The fourth-quarter earnings season was a great lesson in how often analysts' predictions are wrong. Of the Standard & Poor's 500 companies, 204 reported earnings that were higher than expected by 5 percent or more, while 60 companies reported earnings that were below expectations by 5 percent or more, according to Zacks Investment Research Inc. That means analysts estimates were off by 5 percent or greater more than half the time last quarter.
The reports have other flaws investors should keep in mind:
» Analysts are still overwhelmingly positive.
Zacks ran the numbers on the average broker rating of the 4,527 companies it follows; 42 percent of the companies had an average rating of "Buy" or "Strong Buy." Only 3 percent had ratings of "Sell" or "Strong Sell." Considering that many of those "Sell" ratings are on companies that are already in big -- and public -- trouble, the ratings look even less useful.
» Consider the source.
The 10 large investment banks that negotiated a 2002 $1.44 billion settlement with the New York Attorney General, the Securities and Exchange Commission and other regulators over their biased stock ratings may have changed their behavior, to a degree.

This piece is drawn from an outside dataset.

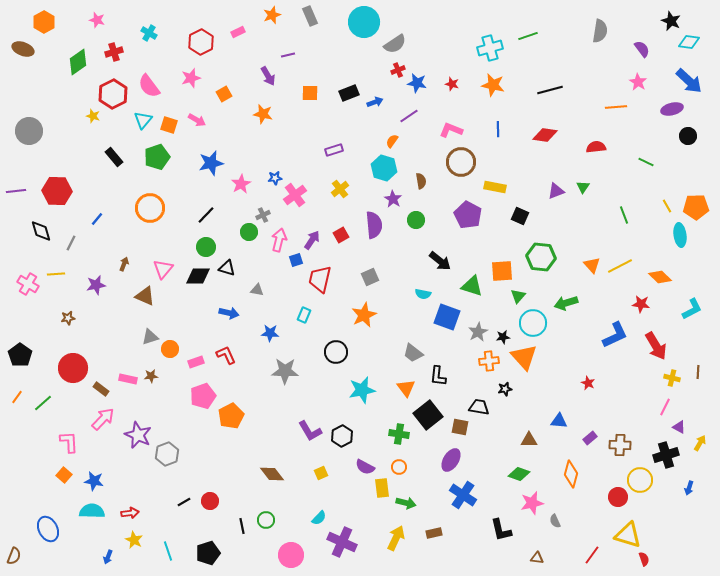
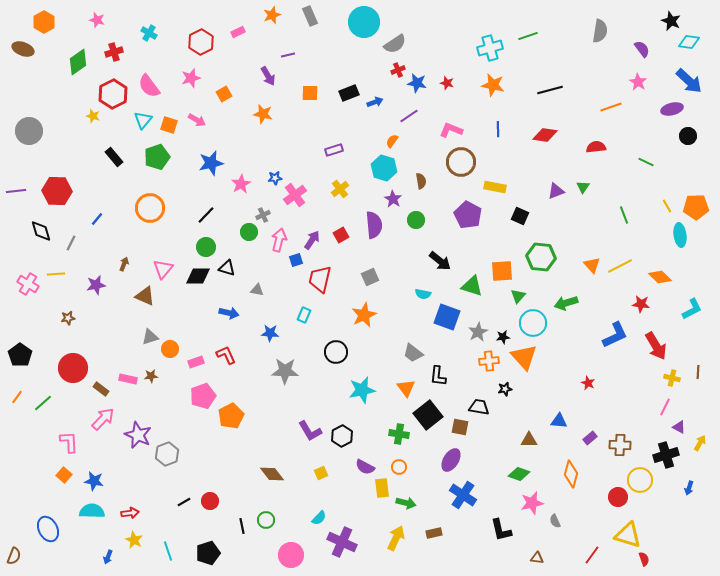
red star at (452, 84): moved 5 px left, 1 px up
orange line at (616, 107): moved 5 px left; rotated 15 degrees counterclockwise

A paper called "Conflicts of Interest and Stock Recommendations: The Effects of the Global Settlement and Related Regulations" found that analysts at the 10 firms that were part of the settlement were more likely to issue pessimistic recommendations than other analysts.
But the real surge at the 10 firms covered by the agreement has been in "Hold" rankings on stocks, which have soared, while "Buy" rankings have dropped.
If there's a relationship between the bank and the company it covers, beware. Tzachi Zach, an assistant professor of accounting at the John M. Olin School of Business at Washington University in St. Louis and one of the paper's four authors, said, "We still observe some reluctance on the part of analysts who are somehow related to a firm (they cover) to issue pessimistic forecasts, sell recommendations."
Finally, a recent article in the "Journal of Accounting and Economics" found that forecasts by full-service banks are less optimistic than those by analysts at other firms. The most optimistic forecasts came from brokerage firms.
» Look for revisions.
The overwhelmingly positive nature of analyst ratings makes a downward revision in a company's rating more notable.
"If you've got a group of people who are largely bullish on pretty much everything and they start getting less bullish, that's something I want to take note of," said Kevin Matras, manager of the Research Wizard division at Zacks.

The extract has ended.